Most recently, in In re Solera Holdings, Inc. Stockholder Litigation, 2017 WL 57839 (Del. Ch. Jan. 5, 2017), the Court of Chancery applied Corwin to dismiss a complaint alleging a breach of fiduciary duty claim against the directors who approved the acquisition of a corporation by a private equity firm. Before reaching the merits as to whether the uncoerced vote of the disinterested stockholders to approve the merger was fully informed, the Court clarified how the burden of proof operates when applying Corwin to a merger transaction. Distinguishing between the burden of proving that a vote is fully informed (which burden the Court found was properly allocated to defendants) from the burden of pleading disclosure deficiencies, the Court explained that allocating the burden of pleading disclosure deficiencies to defendants would “create an unworkable standard, putting a litigant in the proverbially impossible position of proving a negative.” As such, the Court explained that “a plaintiff challenging the decision to approve a transaction must first identify a deficiency in the operative disclosure document, at which point the burden would fall to defendants to establish that the alleged deficiency fails as a matter of law in order to secure the cleansing effect” of the stockholder vote under Corwin.
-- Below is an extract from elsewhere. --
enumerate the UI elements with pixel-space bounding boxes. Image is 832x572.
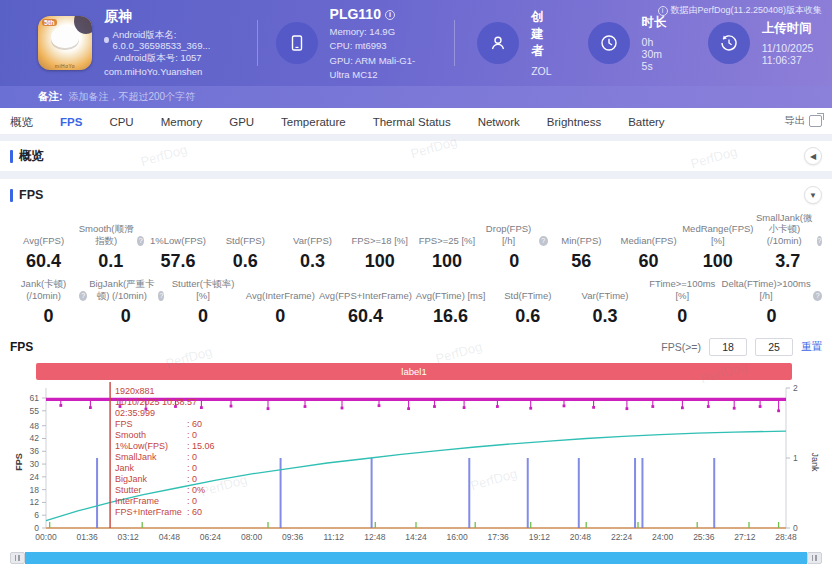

Rejecting concerns about the fairness of requiring a plaintiff to plead disclosure deficiencies before obtaining discovery, the Court noted the ability of a plaintiff to conduct a books and records inspection under Section 220 of the General Corporation Law of the State of Delaware in non-expedited stockholder litigation to uncover information in support of such disclosure claims, as well as the ability of plaintiffs to avail themselves of the relatively low “colorability” pleading standard to obtain discovery in respect of such disclosure claims before a stockholder vote is taken on the transaction.